Using Modin Locally#

Note

Estimated Reading Time: 5 minutes
You can follow along this tutorial in the Jupyter notebook.

In our quickstart example, we have already seen how you can achieve considerable speedup from Modin, even on a single machine. Users do not need to know how many cores their system has, nor do they need to specify how to distribute the data. In fact, users can continue using their existing pandas code while experiencing a considerable speedup from Modin, even on a single machine.

To use Modin on a single machine, only a modification of the import statement is needed. Once you’ve changed your import statement, you’re ready to use Modin just like you would pandas, since the API is identical to pandas.

# import pandas as pd
import modin.pandas as pd

That’s it. You’re ready to use Modin on your previous pandas workflows!

Advanced: Configuring the resources Modin uses#

Modin automatically check the number of CPUs available on your machine and sets the number of partitions to be equal to the number of CPUs. You can verify this by running the following code:

import modin
print(modin.config.NPartitions.get()) #prints 16 on a laptop with 16 physical cores

Modin fully utilizes the resources on your machine. To read more about how this works, see Why Modin? page for more details.

Since Modin will use all of the resources available on your machine by default, at times, it is possible that you may like to limit the amount of resources Modin uses to free resources for another task or user.
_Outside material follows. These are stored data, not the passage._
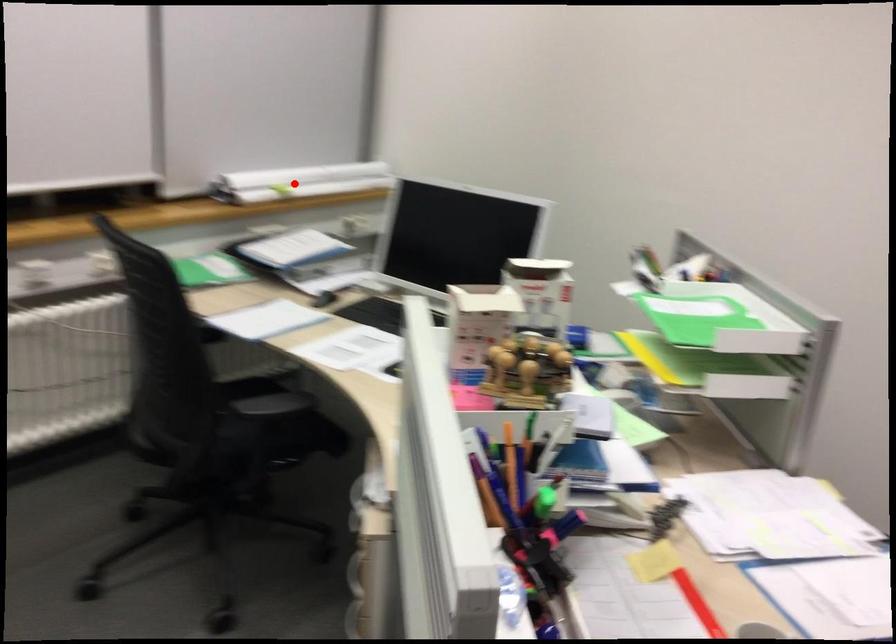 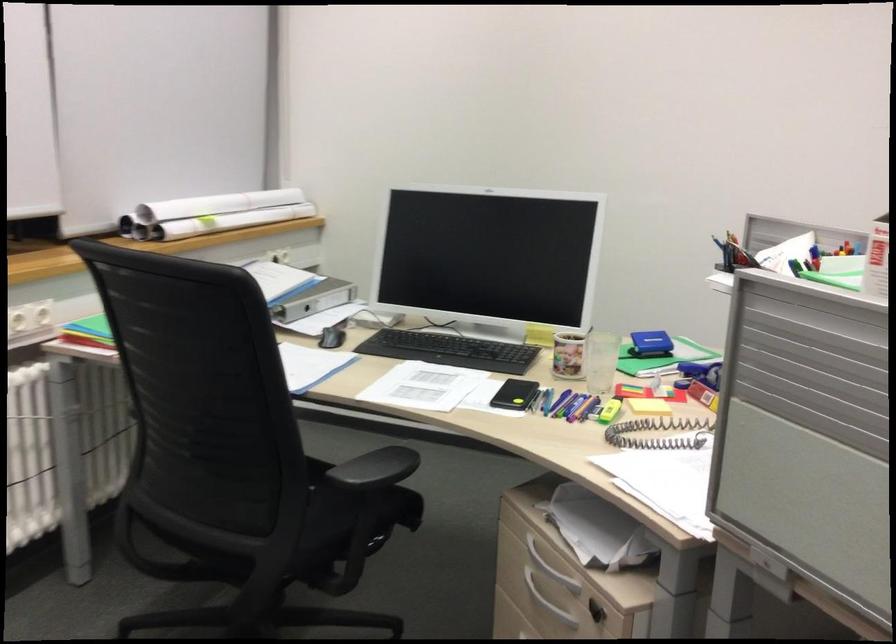 The point at the highlighted location is marked in the first image. Where is the corresponding point in the second image?

(212, 214) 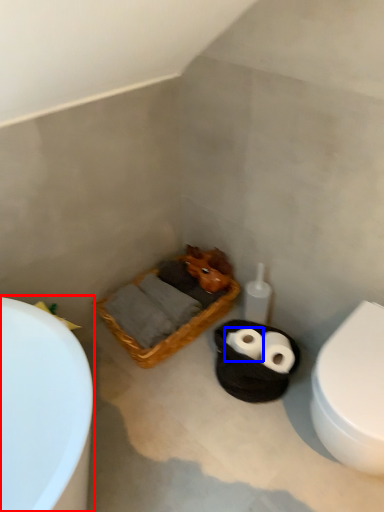 Question: Which object is further to the camera taking this photo, bathtub (highlighted by a red box) or toilet paper (highlighted by a blue box)?

Choices:
 (A) bathtub
 (B) toilet paper

Answer: (B) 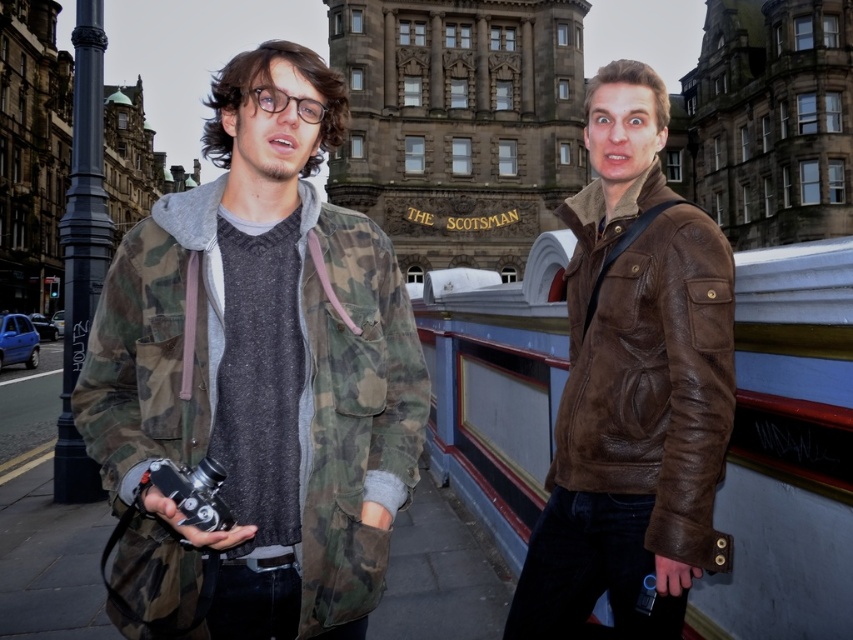 Is camo jacket at center thinner than matte black camera at lower left?

No, camo jacket at center is not thinner than matte black camera at lower left.

What do you see at coordinates (257, 376) in the screenshot? I see `camo jacket at center` at bounding box center [257, 376].

Measure the distance between camo jacket at center and camera.

The distance of camo jacket at center from camera is 121.73 feet.

Find the location of a particular element. Image resolution: width=853 pixels, height=640 pixels. camo jacket at center is located at coordinates (257, 376).

Does point (701, 346) come closer to viewer compared to point (160, 474)?

No, it is behind (160, 474).

Can you confirm if brown leather jacket at right is positioned above matte black camera at lower left?

Indeed, brown leather jacket at right is positioned over matte black camera at lower left.

Is point (589, 369) positioned behind point (189, 470)?

Yes, point (589, 369) is behind point (189, 470).

This screenshot has height=640, width=853. In order to click on brown leather jacket at right in this screenshot , I will do `click(648, 364)`.

Can you confirm if camo jacket at center is smaller than brown leather jacket at right?

No.

Where is `camo jacket at center`? This screenshot has width=853, height=640. camo jacket at center is located at coordinates (257, 376).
Here is how you would limit the number of CPUs Modin used in your bash environment variables:

export MODIN_CPUS=4

You can also specify this in your python script with os.environ:

import os
os.environ["MODIN_CPUS"] = "4"
import modin.pandas as pd

If you’re using a specific engine and want more control over the environment Modin uses, you can start Ray or Dask in your environment and Modin will connect to it.

import ray
ray.init(num_cpus=4)
import modin.pandas as pd

Specifying num_cpus limits the number of processors that Modin uses. You may also specify more processors than you have available on your machine; however this will not improve the performance (and might end up hurting the performance of the system).

Note

Make sure to update the MODIN_CPUS configuration and initialize your preferred engine before you start working with the first operation using Modin! Otherwise, Modin will opt for the default setting.